RECORDS SHOWN:
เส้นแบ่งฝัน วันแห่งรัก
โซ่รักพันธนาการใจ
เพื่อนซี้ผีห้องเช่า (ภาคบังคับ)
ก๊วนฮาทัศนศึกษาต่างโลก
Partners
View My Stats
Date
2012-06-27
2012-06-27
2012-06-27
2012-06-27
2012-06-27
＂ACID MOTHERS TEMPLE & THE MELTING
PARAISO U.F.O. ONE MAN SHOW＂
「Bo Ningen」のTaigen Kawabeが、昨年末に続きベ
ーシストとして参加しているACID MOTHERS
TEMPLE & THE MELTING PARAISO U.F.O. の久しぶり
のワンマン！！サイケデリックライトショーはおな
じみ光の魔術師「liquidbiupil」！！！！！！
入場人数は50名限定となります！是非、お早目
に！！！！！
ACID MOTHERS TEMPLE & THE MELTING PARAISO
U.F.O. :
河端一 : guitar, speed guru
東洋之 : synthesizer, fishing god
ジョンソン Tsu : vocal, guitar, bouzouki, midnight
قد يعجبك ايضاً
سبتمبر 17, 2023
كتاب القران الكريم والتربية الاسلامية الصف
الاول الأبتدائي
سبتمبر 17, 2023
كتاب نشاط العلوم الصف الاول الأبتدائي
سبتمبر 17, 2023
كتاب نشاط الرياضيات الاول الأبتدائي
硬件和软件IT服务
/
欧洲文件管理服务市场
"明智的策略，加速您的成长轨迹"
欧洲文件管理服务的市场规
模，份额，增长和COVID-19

==

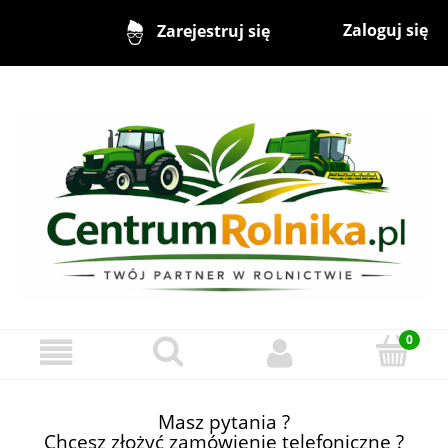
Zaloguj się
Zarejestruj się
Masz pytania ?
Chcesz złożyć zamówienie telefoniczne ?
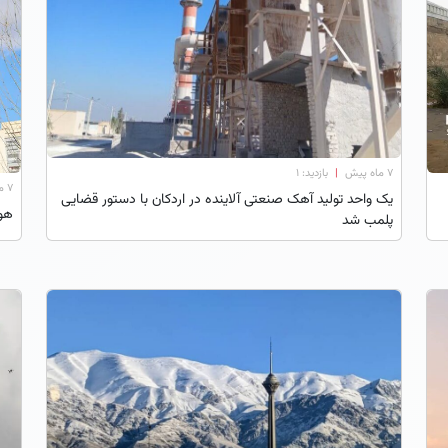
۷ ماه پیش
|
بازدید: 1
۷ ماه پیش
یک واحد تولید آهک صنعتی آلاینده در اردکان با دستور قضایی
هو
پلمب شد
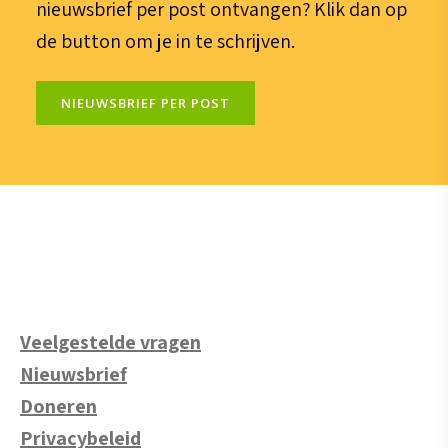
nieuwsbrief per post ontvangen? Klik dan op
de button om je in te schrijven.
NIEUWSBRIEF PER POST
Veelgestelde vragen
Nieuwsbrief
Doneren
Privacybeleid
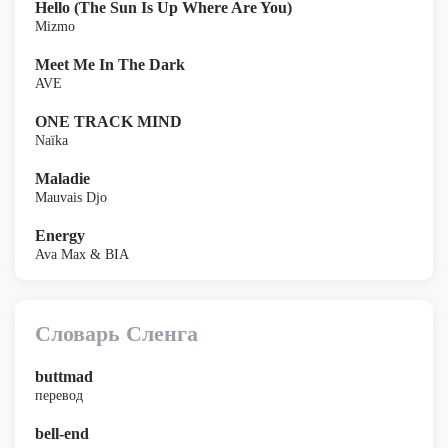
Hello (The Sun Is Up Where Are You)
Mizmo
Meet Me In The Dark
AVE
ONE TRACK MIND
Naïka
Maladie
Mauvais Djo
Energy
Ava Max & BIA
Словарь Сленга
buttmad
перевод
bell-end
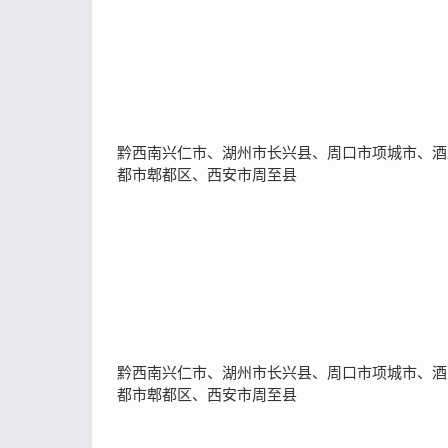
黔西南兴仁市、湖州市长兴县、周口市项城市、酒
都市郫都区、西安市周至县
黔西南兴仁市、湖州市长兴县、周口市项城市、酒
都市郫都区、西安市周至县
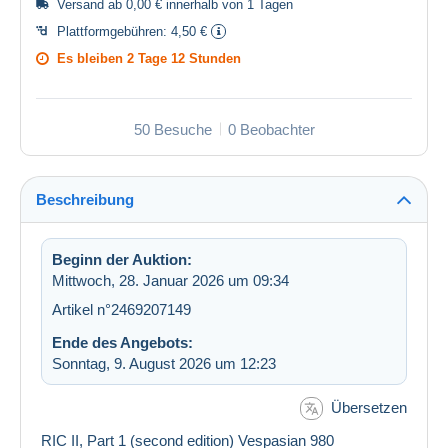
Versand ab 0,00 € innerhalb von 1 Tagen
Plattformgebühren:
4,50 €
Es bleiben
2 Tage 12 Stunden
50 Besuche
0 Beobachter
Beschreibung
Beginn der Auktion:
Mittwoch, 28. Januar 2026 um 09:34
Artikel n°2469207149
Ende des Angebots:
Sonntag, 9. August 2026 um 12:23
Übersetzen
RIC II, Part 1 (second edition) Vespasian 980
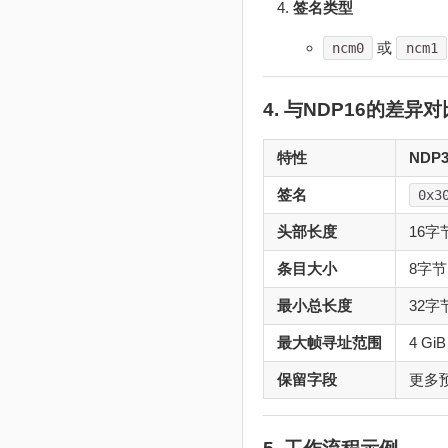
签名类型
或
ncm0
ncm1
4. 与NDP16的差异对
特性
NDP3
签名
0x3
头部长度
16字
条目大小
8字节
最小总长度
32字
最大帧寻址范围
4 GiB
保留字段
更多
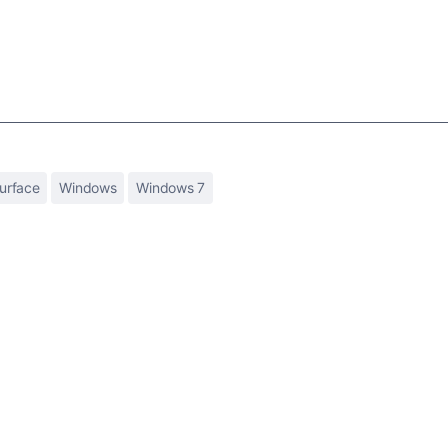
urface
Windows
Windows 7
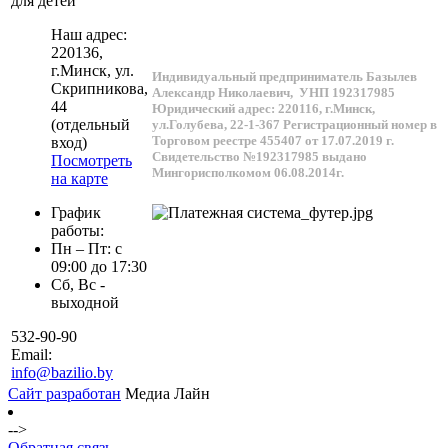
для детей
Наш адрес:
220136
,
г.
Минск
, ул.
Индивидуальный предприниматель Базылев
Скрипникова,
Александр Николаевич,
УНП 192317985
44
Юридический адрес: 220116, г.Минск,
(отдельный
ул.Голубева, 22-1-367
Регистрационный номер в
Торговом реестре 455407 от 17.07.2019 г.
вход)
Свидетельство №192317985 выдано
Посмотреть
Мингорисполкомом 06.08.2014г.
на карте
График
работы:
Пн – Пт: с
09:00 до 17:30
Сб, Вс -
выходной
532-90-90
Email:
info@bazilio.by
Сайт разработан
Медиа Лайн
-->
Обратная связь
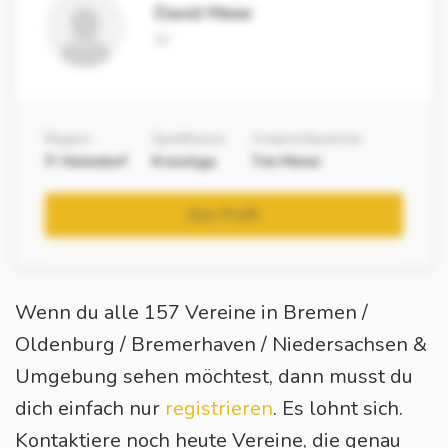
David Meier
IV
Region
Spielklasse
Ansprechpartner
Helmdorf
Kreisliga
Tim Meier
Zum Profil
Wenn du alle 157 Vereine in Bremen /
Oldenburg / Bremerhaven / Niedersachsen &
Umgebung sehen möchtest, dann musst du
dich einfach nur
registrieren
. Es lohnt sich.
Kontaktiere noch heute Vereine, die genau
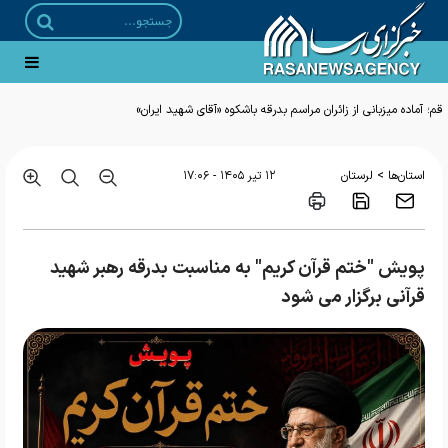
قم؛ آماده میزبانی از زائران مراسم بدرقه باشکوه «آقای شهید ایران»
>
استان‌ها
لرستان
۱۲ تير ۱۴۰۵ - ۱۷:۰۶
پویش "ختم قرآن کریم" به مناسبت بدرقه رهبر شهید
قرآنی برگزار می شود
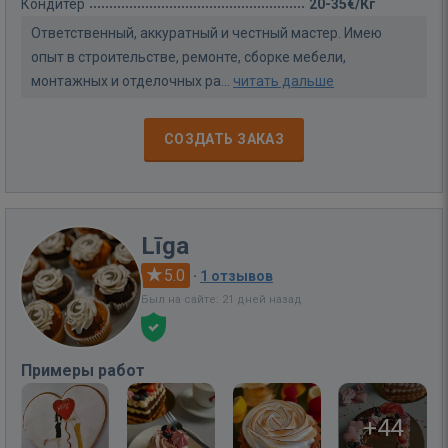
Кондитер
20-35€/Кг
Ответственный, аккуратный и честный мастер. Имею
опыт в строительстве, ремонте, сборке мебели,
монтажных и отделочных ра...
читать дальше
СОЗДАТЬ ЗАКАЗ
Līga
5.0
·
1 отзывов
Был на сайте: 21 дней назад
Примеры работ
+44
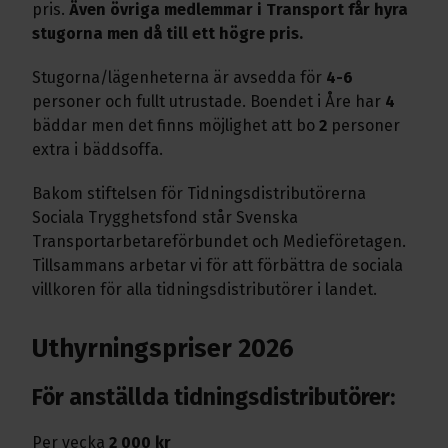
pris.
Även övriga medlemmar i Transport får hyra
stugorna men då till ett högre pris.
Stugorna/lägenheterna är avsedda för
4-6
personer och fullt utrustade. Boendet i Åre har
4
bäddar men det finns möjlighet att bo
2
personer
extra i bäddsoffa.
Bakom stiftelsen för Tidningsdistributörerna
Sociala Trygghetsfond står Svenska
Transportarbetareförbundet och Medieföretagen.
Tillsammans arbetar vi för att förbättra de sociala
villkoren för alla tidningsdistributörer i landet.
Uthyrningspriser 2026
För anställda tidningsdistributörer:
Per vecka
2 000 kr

GOAL OF THE EXERCISE: Would you retype exactly the lines above, from the line with "เส้นแบ่งฝัน วันแห่งรัก" to the line with "ーシストとして参加しているACID MOTHERS", with both end lines kept and nothing more?

SOLUTION:
เส้นแบ่งฝัน วันแห่งรัก
โซ่รักพันธนาการใจ
เพื่อนซี้ผีห้องเช่า (ภาคบังคับ)
ก๊วนฮาทัศนศึกษาต่างโลก
Partners
View My Stats
Date
2012-06-27
2012-06-27
2012-06-27
2012-06-27
2012-06-27
＂ACID MOTHERS TEMPLE & THE MELTING
PARAISO U.F.O. ONE MAN SHOW＂
「Bo Ningen」のTaigen Kawabeが、昨年末に続きベ
ーシストとして参加しているACID MOTHERS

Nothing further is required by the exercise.